We are certainly in a season of just keeping on keeping on, making small progress towards some goals, but not really getting anywhere fast. When we began our one-income sojourn coming up on 6 years ago there was surely a period of adjustment, but then life moved along pretty well. Now it seems hard again. Coupon-clipping and deal-hunting and cooking from scratch and always using-what-you-have rather than buying what would really work best gets tiring. My husband is working his tail off so we can save for a much-needed van replacement, and we just seem to be a bit, no, quite a bit, discouraged by it all. When we became a one-income family when Sportster was born, we were the first among our friends to do so and it felt a bit lonely. No one could relate. Though most friends have had mom come home from work, they seem to be faring well financially now (from what we can see as onlookers) and we are still struggling. Struggling not to live a life of luxury, struggling just to live within our means and fund necessary budget categories like groceries. Prices on many necessities of life have gone up and this pinches our budget a little further. No big family vacations, no furniture purchases in years, no high-end vehicles, no new wardrobes or haircuts over $12.95 or spa treatments, no big-ticket gifts, no vacation property purchases, no organic meat or milk delivered to our door, always saying no to our kids when they ask for something at the store. (By the way, those are all good things, if you have the money.) Yes, we have chosen this lifestyle so I can be home for our kids and attend to their needs and their hearts while they are young. But often the thing you know is right to do for your family is not the thing that is easy.

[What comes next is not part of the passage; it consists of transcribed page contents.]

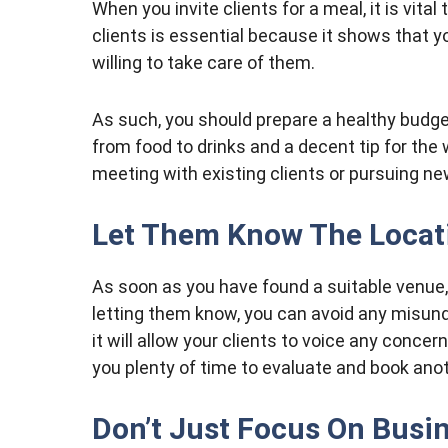
When you invite clients for a meal, it is vita
clients is essential because it shows that y
willing to take care of them.
As such, you should prepare a healthy budge
from food to drinks and a decent tip for the 
meeting with existing clients or pursuing n
Let Them Know The Locat
As soon as you have found a suitable venue, 
letting them know, you can avoid any misund
it will allow your clients to voice any conce
you plenty of time to evaluate and book anot
Don’t Just Focus On Busi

I was talking with a good friend's mother when Sportster was about 8 months old. She made the comment that it was such a worthwhile choice to stay home but that it is hard as you see others around you getting ahead because they have more resources for things. She spoke from experience and her comment really struck me at the time, and I think those words are even truer to me today, now almost 5 years later.

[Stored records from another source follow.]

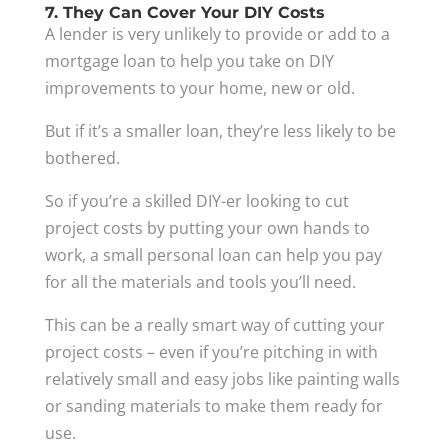
7. They Can Cover Your DIY Costs
A lender is very unlikely to provide or add to a
mortgage loan to help you take on DIY
improvements to your home, new or old.
But if it’s a smaller loan, they’re less likely to be
bothered.
So if you’re a skilled DIY-er looking to cut
project costs by putting your own hands to
work, a small personal loan can help you pay
for all the materials and tools you’ll need.
This can be a really smart way of cutting your
project costs – even if you’re pitching in with
relatively small and easy jobs like painting walls
or sanding materials to make them ready for
use.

And often the lack of financial resources puts pressure on other areas of life as well. We could surely use more date nights to invest in our marriage, but then the cost of babysitting is a limitation for us. It would refresh me not to have to think about what was for dinner every once in a while and just go out to eat or order in. We would enjoy the company of friends more often if we felt some room in our budget to order pizza or if I wasn't embarrassed to serve them some of the low-budget fare we are used to eating. I may be more inclined to set up playdates if I didn't think about the cost of gas to arrive at the destination. There are many things that would add enjoyment and interest to our lives, but that we currently can't afford. Surely there are things from our two-income days which we could have done differently to better prepare us for this season, but overall our situation is not the result of careless spending and high living during those short years of being DINKs. Our current budget has been trimmed in all areas we know to trim, and still those cuts don't seem like quite enough.

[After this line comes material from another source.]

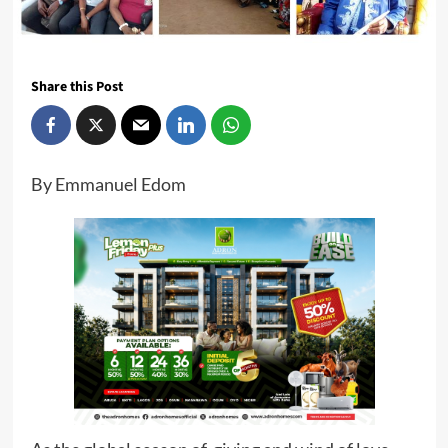
Share this Post
By Emmanuel Edom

Our needs are met and God has blessed us in amazing ways, but sometimes the burden of responsibility and knowing where every last penny is being spent wears me down. There are many others who are struggling more than we are. Sometimes I think it would help to know some of these folks so I would look beyond our own situation and focus on the needs of others. But I know these trials and struggles are increasing our faith and dependence upon God, the God who owns it all and who has provided for our needs out of his mercy.
If you are in this situation or have been, what encouragement can you give? What ways have you found to make the most of the resources you have been entrusted with? How do you find energy and joy to keep pressing on with the all the little things that make this lifestyle possible?